TASK → This exercise calls for duplicating every entry below exactly, without the images.

RECORDS PROVIDED →
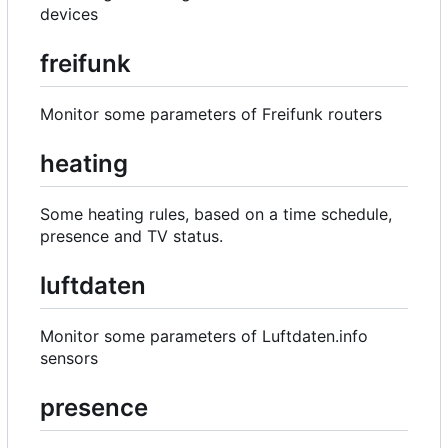
devices
freifunk
Monitor some parameters of Freifunk routers
heating
Some heating rules, based on a time schedule,
presence and TV status.
luftdaten
Monitor some parameters of Luftdaten.info
sensors
presence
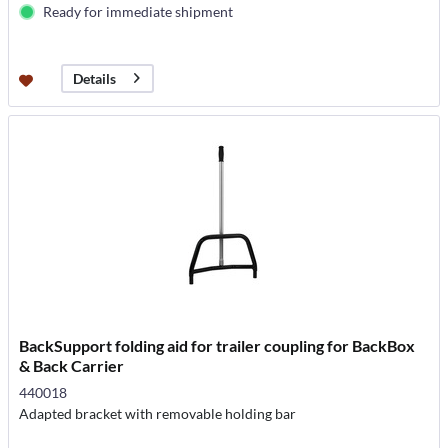
Ready for immediate shipment
Details
BackSupport folding aid for trailer coupling for BackBox
& Back Carrier
440018
Adapted bracket with removable holding bar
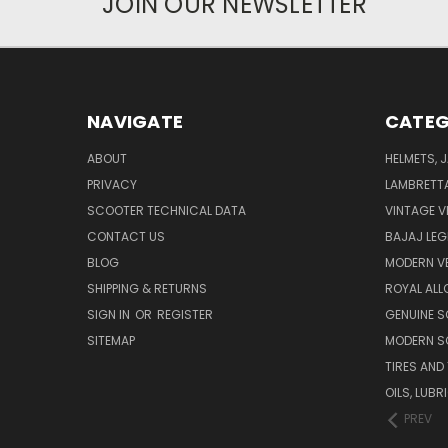
JOIN OUR NEWSLETTER
NAVIGATE
CATEG
ABOUT
HELMETS, 
PRIVACY
LAMBRETT
SCOOTER TECHNICAL DATA
VINTAGE V
CONTACT US
BAJAJ LEG
BLOG
MODERN V
SHIPPING & RETURNS
ROYAL ALL
SIGN IN
OR
REGISTER
GENUINE 
SITEMAP
MODERN S
TIRES AND
OILS, LUB
PREV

SOLUTION FOR THIS TASK →
devices
freifunk
Monitor some parameters of Freifunk routers
heating
Some heating rules, based on a time schedule,
presence and TV status.
luftdaten
Monitor some parameters of Luftdaten.info
sensors
presence
Ready for immediate shipment
Details
BackSupport folding aid for trailer coupling for BackBox
& Back Carrier
440018
Adapted bracket with removable holding bar
JOIN OUR NEWSLETTER
NAVIGATE
CATEG
ABOUT
HELMETS, 
PRIVACY
LAMBRETT
SCOOTER TECHNICAL DATA
VINTAGE V
CONTACT US
BAJAJ LEG
BLOG
MODERN V
SHIPPING & RETURNS
ROYAL ALL
SIGN IN
OR
REGISTER
GENUINE 
SITEMAP
MODERN S
TIRES AND
OILS, LUB
PREV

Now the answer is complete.